3. Discovery of AsH3.3-mediated transcriptional repression of AsTPS13. Yeast one-hybrid screening using the AsTPS13 promoter as bait identified strong binding between histone variant AsH3.3 and the promoter, confirmed by chromatin immunoprecipitation (ChIP). Dual-luciferase assays and RNAi transgenic experiments demonstrated AsH3.3's repressive effect on AsTPS13. MeJA/NaCl treatments reversed this repression via AsH3.3 degradation. Further investigation into epigenetic regulation highlighted the important role of histone modifications.

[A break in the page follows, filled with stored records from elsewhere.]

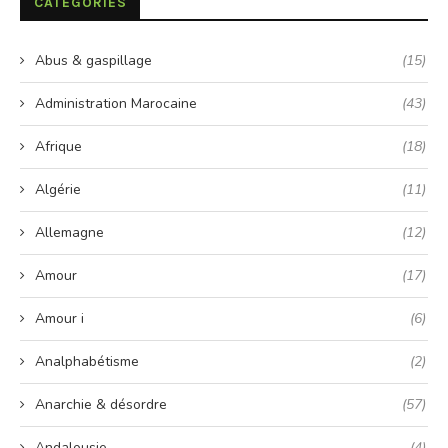
CATÉGORIES
Abus & gaspillage
(15)
Administration Marocaine
(43)
Afrique
(18)
Algérie
(11)
Allemagne
(12)
Amour
(17)
Amour i
(6)
Analphabétisme
(2)
Anarchie & désordre
(57)
Andalousie
(4)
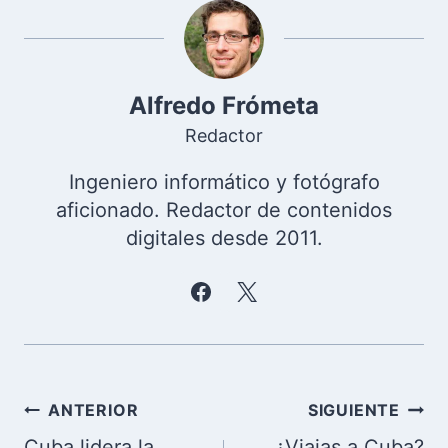
Alfredo Frómeta
Redactor
Ingeniero informático y fotógrafo
aficionado. Redactor de contenidos
digitales desde 2011.
Navegación
ANTERIOR
SIGUIENTE
de
Cuba lidera la
¿Viajas a Cuba?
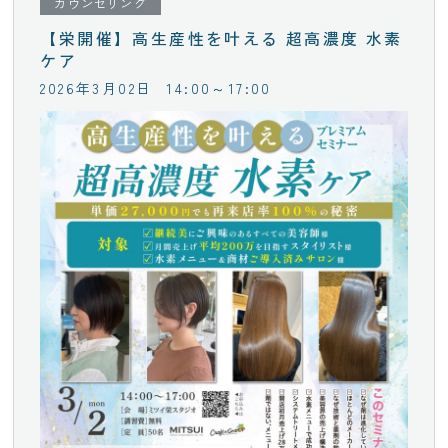
カウンセリング
【栄開催】高生産性を叶える 超高濃度 水素
ケア
2026年3月02日
14:00～17:00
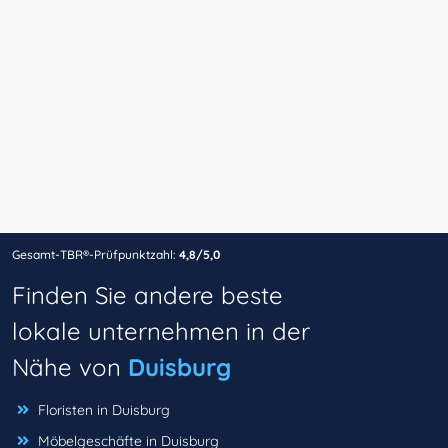
Gesamt-TBR®-Prüfpunktzahl:
4,8/5,0
Finden Sie andere beste
lokale unternehmen in der
Nähe von
Duisburg
Floristen in Duisburg
Möbelgeschäfte in Duisburg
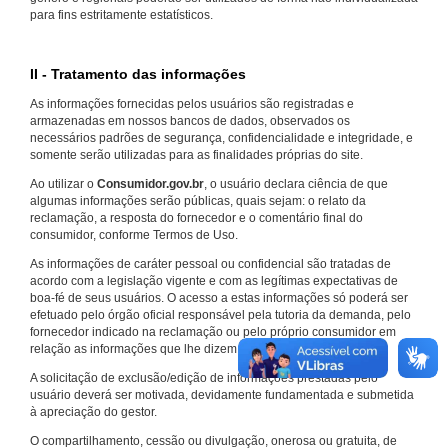
para fins estritamente estatísticos.
II - Tratamento das informações
As informações fornecidas pelos usuários são registradas e
armazenadas em nossos bancos de dados, observados os
necessários padrões de segurança, confidencialidade e integridade, e
somente serão utilizadas para as finalidades próprias do site.
Ao utilizar o
Consumidor.gov.br
, o usuário declara ciência de que
algumas informações serão públicas, quais sejam: o relato da
reclamação, a resposta do fornecedor e o comentário final do
consumidor, conforme Termos de Uso.
As informações de caráter pessoal ou confidencial são tratadas de
acordo com a legislação vigente e com as legítimas expectativas de
boa-fé de seus usuários. O acesso a estas informações só poderá ser
efetuado pelo órgão oficial responsável pela tutoria da demanda, pelo
fornecedor indicado na reclamação ou pelo próprio consumidor em
relação as informações que lhe dizem respeito.
A solicitação de exclusão/edição de informações prestadas pelo
usuário deverá ser motivada, devidamente fundamentada e submetida
à apreciação do gestor.
O compartilhamento, cessão ou divulgação, onerosa ou gratuita, de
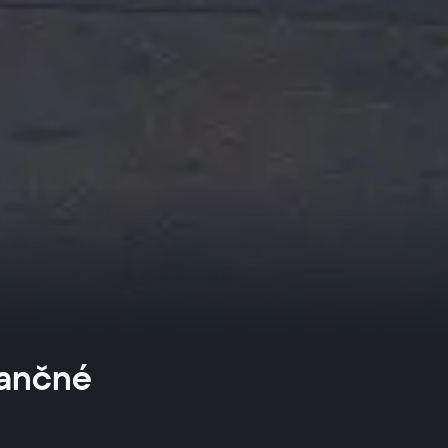
nančné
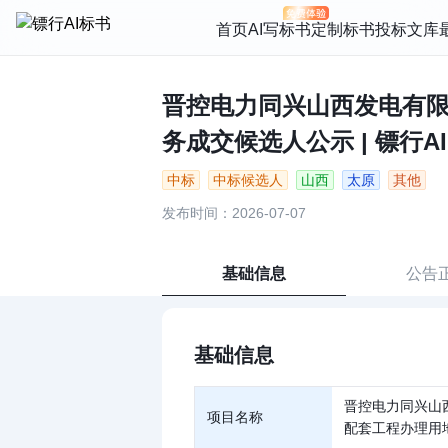
首页
AI写标书
定制标书
投标文库
晋控电力同兴山西发电有
务成交候选人公示 | 镖行AI
中标
中标候选人
山西
太原
其他
发布时间：2026-07-07
基础信息
公告
基础信息
晋控电力同兴山
项目名称
配套工程办理用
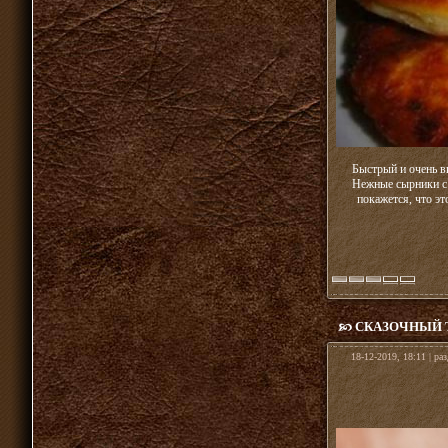
Быстрый и очень в
Нежные сырники с 
покажется, что эт
СКАЗОЧНЫЙ 
18-12-2019, 18:11 | ра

4. Identification of AsH3.3-mediated transcriptional repression of AsTPS18. Similar screening strategies revealed AsH3.3 and AsLBD41 binding to the AsTPS18 promoter. ChIP and dual-luciferase assays confirmed that AsH3.3 represses AsTPS18 via mechanisms analogous to its regulation of AsTPS13.

5. Characterization of AsLBD41 dimer-mediated repression of AsTPS18 and its relief via AsKIN10 phosphorylation. Yeast two-hybrid screening and pull-down/Co-IP validation demonstrated that AsLBD41 forms dimers to repress AsTPS18, while injury-induced phosphorylation by AsKIN10 alleviates this inhibition through potential dimer dissociation.

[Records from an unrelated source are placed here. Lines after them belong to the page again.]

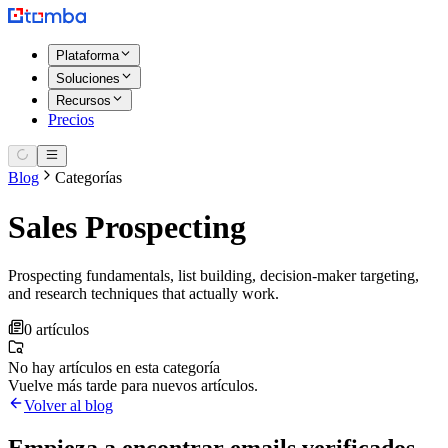
Plataforma
Soluciones
Recursos
Precios
Blog
Categorías
Sales Prospecting
Prospecting fundamentals, list building, decision-maker targeting,
and research techniques that actually work.
0 artículos
No hay artículos en esta categoría
Vuelve más tarde para nuevos artículos.
Volver al blog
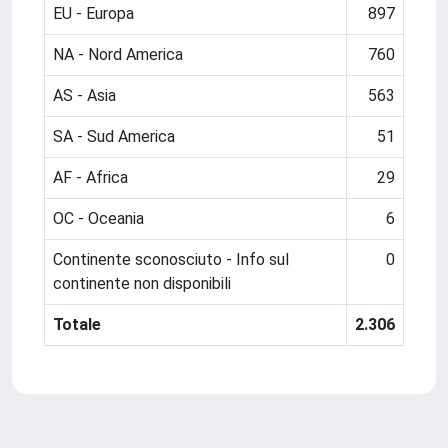
EU - Europa
897
NA - Nord America
760
AS - Asia
563
SA - Sud America
51
AF - Africa
29
OC - Oceania
6
Continente sconosciuto - Info sul
0
continente non disponibili
Totale
2.306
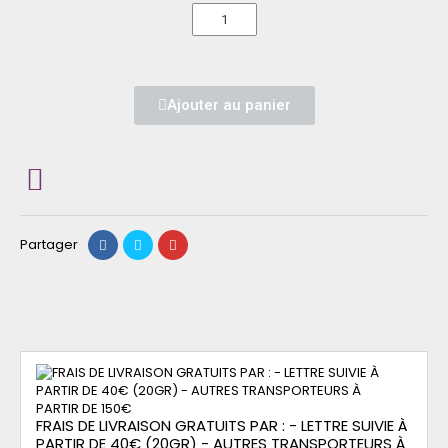
Ajouter au panier
Partager
FRAIS DE LIVRAISON GRATUITS PAR : - LETTRE SUIVIE À
PARTIR DE 40€ (20GR) - AUTRES TRANSPORTEURS À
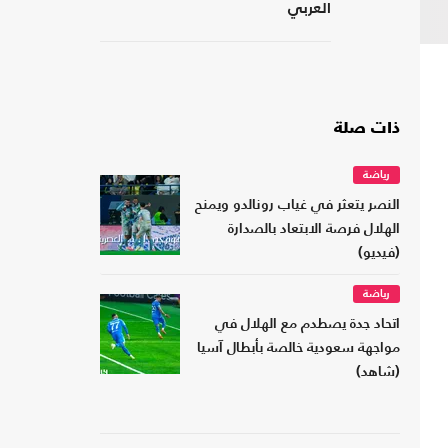
العربي
ذات صلة
رياضة
النصر يتعثر في غياب رونالدو ويمنح
الهلال فرصة الابتعاد بالصدارة
(فيديو)
رياضة
اتحاد جدة يصطدم مع الهلال في
مواجهة سعودية خالصة بأبطال آسيا
(شاهد)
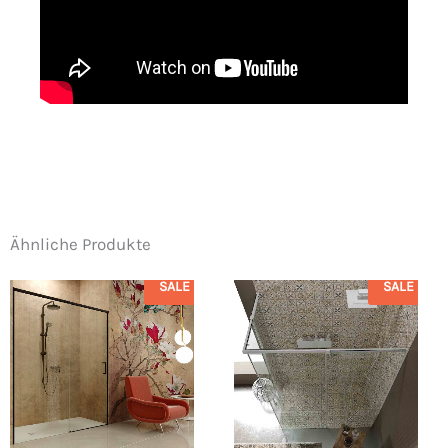
Ähnliche Produkte
SALE
SALE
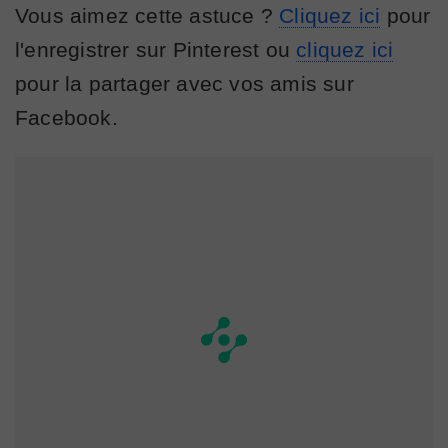
Vous aimez cette astuce ?
Cliquez ici
pour
l'enregistrer sur Pinterest ou
cliquez ici
pour la partager avec vos amis sur
Facebook.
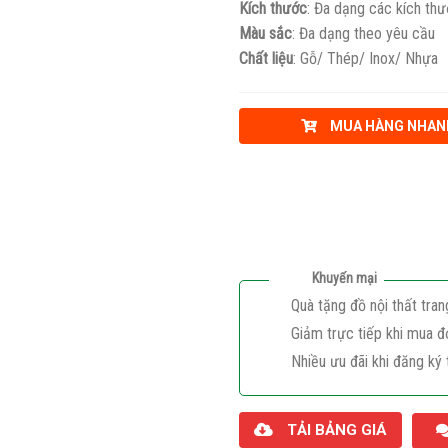
Kích thước
: Đa dạng các kích th
Màu sắc
: Đa dạng theo yêu cầu
Chất liệu
: Gỗ/ Thép/ Inox/ Nhựa
MUA HÀNG NHAN
Khuyến mại
Quà tặng đồ nội thất tran
Giảm trực tiếp khi mua đ
Nhiều ưu đãi khi đăng ký 
TẢI BẢNG GIÁ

In summary, under healthy conditions, excessive AsH3.3 enrichment on the AsTPS13/18 promoters reduce chromatin accessibility, suppressing gene expression. After being injured (MeJA/NaCl), AsH3.3 is degraded slowly, histone modifications change, chromatin accessibility increases, and genes begin to be highly expressed. Additionally, AsLBD41 dimers repress AsTPS18 until phosphorylation by AsKIN10 during injury. This thesis not only analyzes the molecular mechanism of delayed expression of a class of sesquiterpene genes in A. sinensis after injury, which is of great significance for the improvement of the molecular mechanism induced by injury in agarwood, but also enriches the theory of plant epigenetics.